He feels Mydei's gauntlet close around his wrist.

"Set aside your doubts," Mydei says. "Do not let your thoughts consume you. It will not have you. I will not let it.” And then, quieter: "Come back to Amphoreus with me, Deliverer. You are greatly missed."

"I can't," Phainon says.

"You can," Mydei insists.

"Thirty-three million cycles," Phainon says, tremulous. "And I struck you down in every one of them. I killed Castorice and Hyacine and—I've probably killed every living soul on Amphoreus at least once, at some point. I can't go home."

Mydei exhales shakily, and grips Phainon's wrist tighter. Phainon thinks that it might bruise tomorrow.

"Cease this foolishness," Mydei says. "You couldn't spare us anymore than you could let Irontomb be completed."

Phainon laughs raggedly. "Yes, I did what I had to do. Every time when presented with the choice, I chose to keep the cycles going, and I'd do it all over again, given the need. That doesn't absolve me of anything. Life isn't so easily weighed."

"And so you choose to cower in this pitiful corner of the galaxy," Mydei says. "Is this penance, Deliverer? Do you hide out of a misplaced desire for atonement? Or do you do so out of fear?"

"What if it's both?" Phainon says sharply. "What is it to you, anyhow? The dawn of Era Nova has begun. The time for deliverance is done, and my part in it as well. Let it rest, Mydeimos."

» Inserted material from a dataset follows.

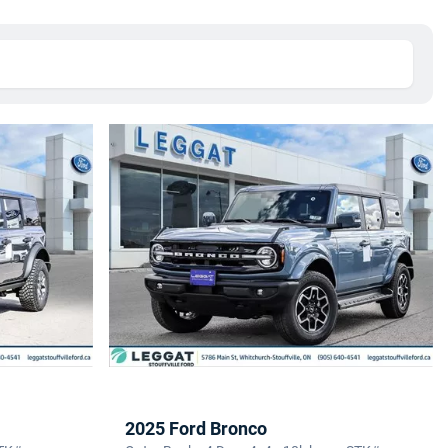
2025 Ford Bronco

"I forgive you," Mydei says.

Phainon nearly bites through his lip. He says, very small, "You shouldn't."

"Do not presume to tell me what I should and should not do," Mydei says, gently. "If it is absolution you seek, I shall give it, even though there is nothing to absolve. But clearly you believe otherwise. Thus, until the day comes when you can accept the truth of these words, I shall tell you as many times as you need to hear it: I forgive you."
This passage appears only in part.